What this means for you:

Are you a shareholder? It seems like the market has already priced in AN’s positive outlook, with shares trading around industry price multiples. However, there are also other important factors which we haven’t considered today, such as the financial strength of the company. Have these factors changed since the last time you looked at AN? Will you have enough confidence to invest in the company should the price drop below the industry PE ratio?

Are you a potential investor? If you’ve been keeping tabs on AN, now may not be the most advantageous time to buy, given it is trading around industry price multiples.

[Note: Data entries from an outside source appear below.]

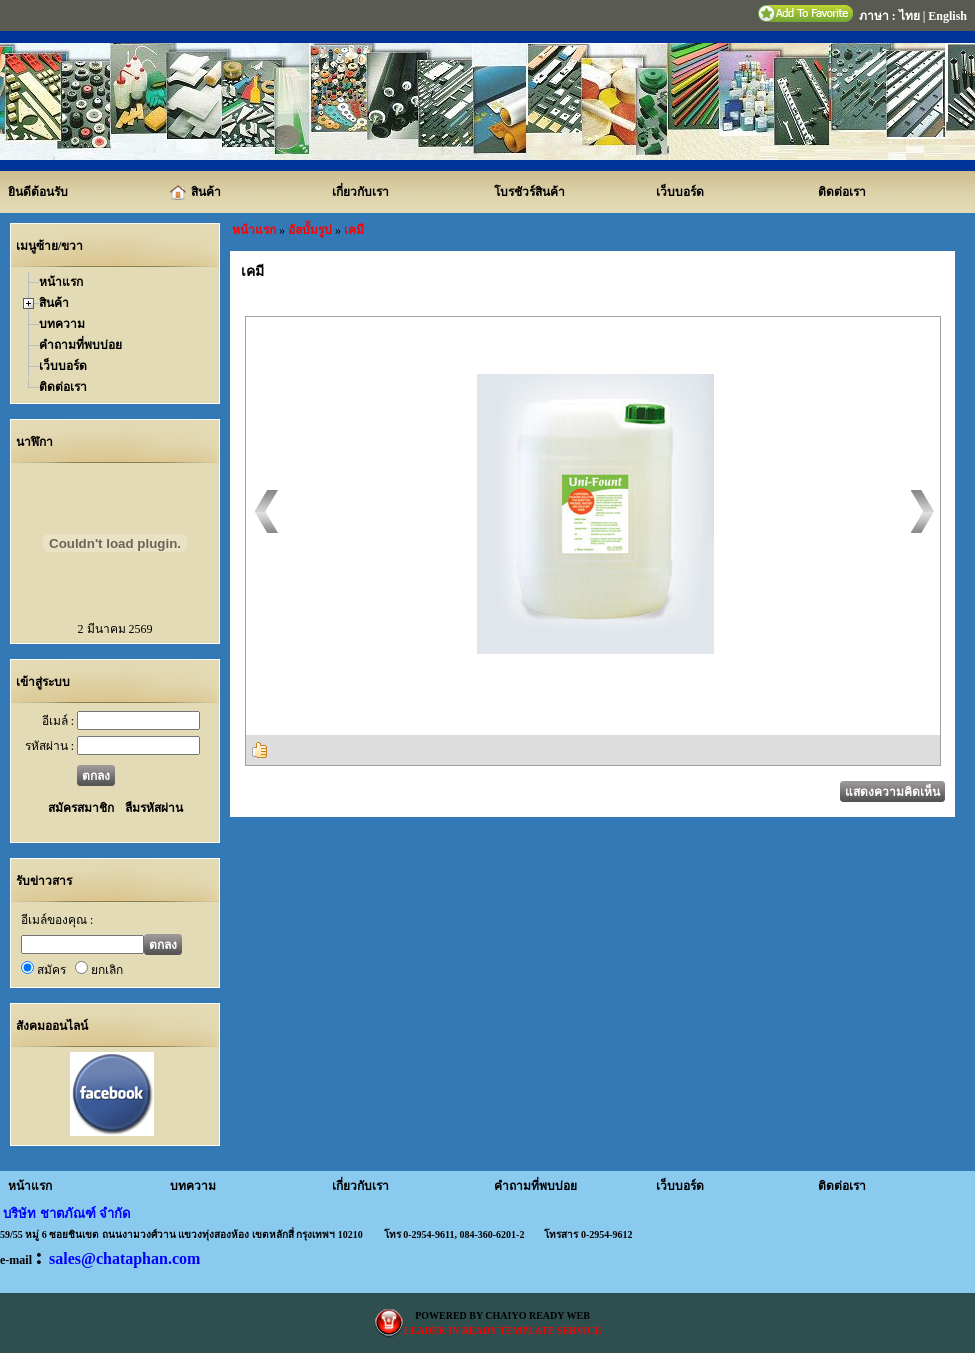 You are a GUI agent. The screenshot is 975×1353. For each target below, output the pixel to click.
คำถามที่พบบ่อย (80, 345)
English (947, 16)
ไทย (909, 16)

However, the optimistic forecast is encouraging for AN, which means it’s worth diving deeper into other factors such as the strength of its balance sheet, in order to take advantage of the next price drop.

If you'd like to know more about AutoNation as a business, it's important to be aware of any risks it's facing. Every company has risks, and we've spotted 3 warning signs for AutoNation you should know about.

If you are no longer interested in AutoNation, you can use our free platform to see our list of over 50 other stocks with a high growth potential.

This article by Simply Wall St is general in nature. It does not constitute a recommendation to buy or sell any stock, and does not take account of your objectives, or your financial situation. We aim to bring you long-term focused analysis driven by fundamental data. Note that our analysis may not factor in the latest price-sensitive company announcements or qualitative material. Simply Wall St has no position in any stocks mentioned.